For many startups, the cost is unsustainable, but Hodak hopes Science Foundry can help.

“Hopefully we will remove the barriers to innovation,” Hodak said. “There are a lot of smart people who have a lot of ideas that are different from ours, and we would like to bring them to life.”

Science is part of the growing industry of the brain-computer interface, or BCI. BCI is a system that decodes brain signals and translates them into commands for external technologies. Perhaps the best-known name in this space is Neuralink, thanks to its high status as a founder. Elon Muskwho is also the CEO TeslaSpaceX and Twitter.
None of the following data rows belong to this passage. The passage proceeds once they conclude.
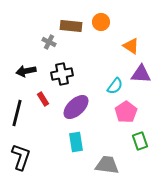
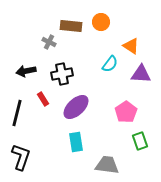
cyan semicircle: moved 5 px left, 22 px up
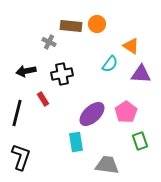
orange circle: moved 4 px left, 2 px down
purple ellipse: moved 16 px right, 7 px down
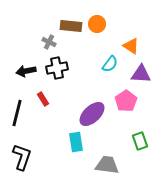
black cross: moved 5 px left, 6 px up
pink pentagon: moved 11 px up
black L-shape: moved 1 px right
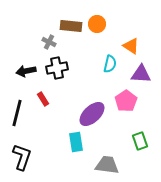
cyan semicircle: rotated 24 degrees counterclockwise
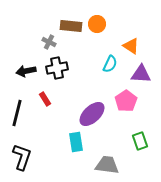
cyan semicircle: rotated 12 degrees clockwise
red rectangle: moved 2 px right
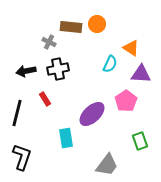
brown rectangle: moved 1 px down
orange triangle: moved 2 px down
black cross: moved 1 px right, 1 px down
cyan rectangle: moved 10 px left, 4 px up
gray trapezoid: rotated 120 degrees clockwise
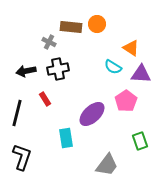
cyan semicircle: moved 3 px right, 3 px down; rotated 96 degrees clockwise
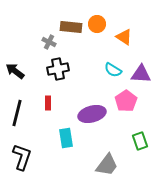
orange triangle: moved 7 px left, 11 px up
cyan semicircle: moved 3 px down
black arrow: moved 11 px left; rotated 48 degrees clockwise
red rectangle: moved 3 px right, 4 px down; rotated 32 degrees clockwise
purple ellipse: rotated 28 degrees clockwise
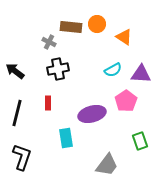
cyan semicircle: rotated 60 degrees counterclockwise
Hodak co-founded Neuralink and served as the company’s president until he announced his departure in 2021. At Neuralink, Hodak helped develop a BCI system designed to be implanted directly into the brain, but at Science he is working on an implant that doesn’t directly touch the brain at all.
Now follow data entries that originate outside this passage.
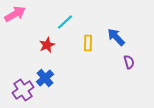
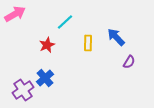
purple semicircle: rotated 48 degrees clockwise
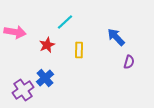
pink arrow: moved 18 px down; rotated 40 degrees clockwise
yellow rectangle: moved 9 px left, 7 px down
purple semicircle: rotated 16 degrees counterclockwise
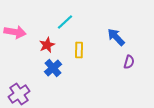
blue cross: moved 8 px right, 10 px up
purple cross: moved 4 px left, 4 px down
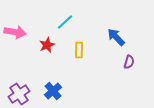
blue cross: moved 23 px down
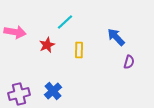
purple cross: rotated 20 degrees clockwise
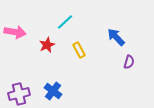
yellow rectangle: rotated 28 degrees counterclockwise
blue cross: rotated 12 degrees counterclockwise
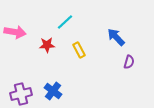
red star: rotated 21 degrees clockwise
purple cross: moved 2 px right
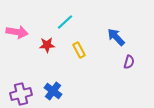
pink arrow: moved 2 px right
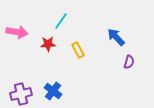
cyan line: moved 4 px left, 1 px up; rotated 12 degrees counterclockwise
red star: moved 1 px right, 1 px up
yellow rectangle: moved 1 px left
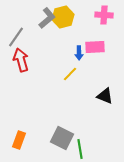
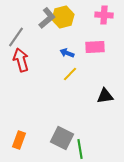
blue arrow: moved 12 px left; rotated 112 degrees clockwise
black triangle: rotated 30 degrees counterclockwise
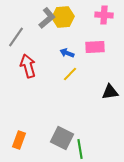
yellow hexagon: rotated 10 degrees clockwise
red arrow: moved 7 px right, 6 px down
black triangle: moved 5 px right, 4 px up
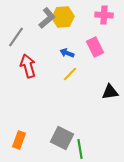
pink rectangle: rotated 66 degrees clockwise
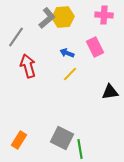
orange rectangle: rotated 12 degrees clockwise
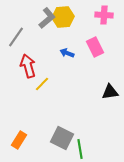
yellow line: moved 28 px left, 10 px down
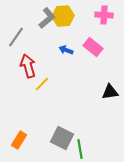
yellow hexagon: moved 1 px up
pink rectangle: moved 2 px left; rotated 24 degrees counterclockwise
blue arrow: moved 1 px left, 3 px up
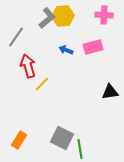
pink rectangle: rotated 54 degrees counterclockwise
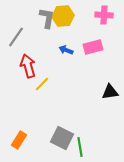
gray L-shape: rotated 40 degrees counterclockwise
green line: moved 2 px up
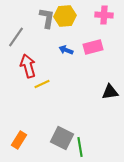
yellow hexagon: moved 2 px right
yellow line: rotated 21 degrees clockwise
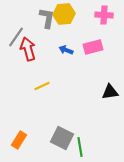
yellow hexagon: moved 1 px left, 2 px up
red arrow: moved 17 px up
yellow line: moved 2 px down
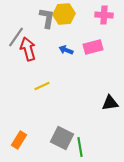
black triangle: moved 11 px down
Science’s flagship BCI system is the Science Eye, a visual prosthesis that aims to help patients with two forms of severe blindness regain some visual input to the brain.
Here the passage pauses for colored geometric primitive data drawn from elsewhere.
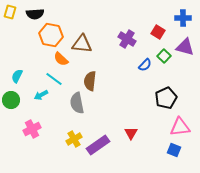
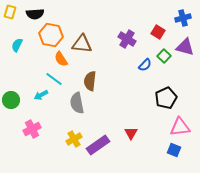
blue cross: rotated 14 degrees counterclockwise
orange semicircle: rotated 14 degrees clockwise
cyan semicircle: moved 31 px up
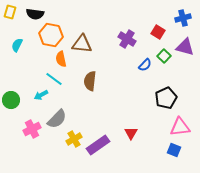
black semicircle: rotated 12 degrees clockwise
orange semicircle: rotated 21 degrees clockwise
gray semicircle: moved 20 px left, 16 px down; rotated 125 degrees counterclockwise
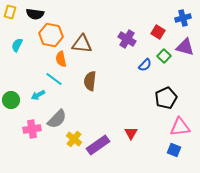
cyan arrow: moved 3 px left
pink cross: rotated 18 degrees clockwise
yellow cross: rotated 21 degrees counterclockwise
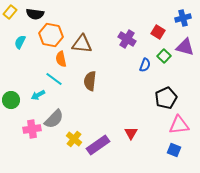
yellow rectangle: rotated 24 degrees clockwise
cyan semicircle: moved 3 px right, 3 px up
blue semicircle: rotated 24 degrees counterclockwise
gray semicircle: moved 3 px left
pink triangle: moved 1 px left, 2 px up
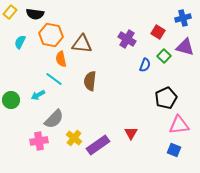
pink cross: moved 7 px right, 12 px down
yellow cross: moved 1 px up
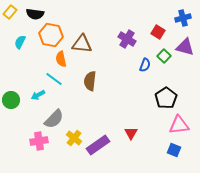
black pentagon: rotated 10 degrees counterclockwise
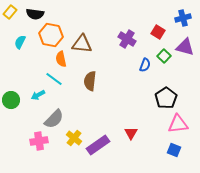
pink triangle: moved 1 px left, 1 px up
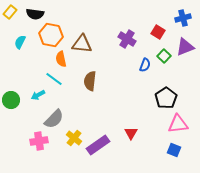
purple triangle: rotated 36 degrees counterclockwise
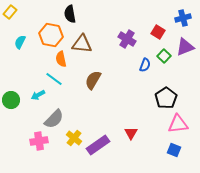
black semicircle: moved 35 px right; rotated 72 degrees clockwise
brown semicircle: moved 3 px right, 1 px up; rotated 24 degrees clockwise
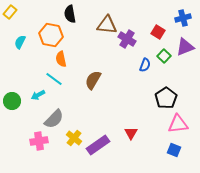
brown triangle: moved 25 px right, 19 px up
green circle: moved 1 px right, 1 px down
The Science Eye is based on a thin, flexible array of micro-LEDs that is surgically implanted into the retina. The implant controls a group of light-sensitive cells in the optic nerve that science modifies with optogenetic gene therapy. When one pixel is turned on in the array, a cell is turned on in the optic nerve, which can be used to control the nerve and send an image to the brain.

The Science implant is powered by special glasses equipped with tiny sensors and cameras. The LED matrix converts the images received from the glasses and sends them to the optic nerve.

Hodak said the resulting images will look different than what people with healthy eyes are used to – at least for the first iteration of the technology – but it will be very restorative for patients without photosensitivity. Eventually, he believes, science will be able to reproduce high-resolution color vision.

Science is testing the technology in rabbits, and Hodak said the company hopes to eventually have human trials as early as next year.

Science Foundry’s new platform is designed to support companies working on similarly ambitious ideas. Hodak said he expects to see demand from other neurotech companies, but other medical technology startups and even quantum computing companies present growth opportunities.

The cost of using Science Foundry is comparable to the cost of working with academic institutions, which are “cheap to start with,” Hodak said. But while academic institutions generally don’t allow companies to test devices on patients or sell them on the market, Hodak said it would be easier for Science Foundry’s customers to commercialize their products.

Hodak said the platform will benefit science and the industry as a whole.

“This allows us to deliver larger and more value-added experiences that we can then use to further empower the community and ourselves,” he said.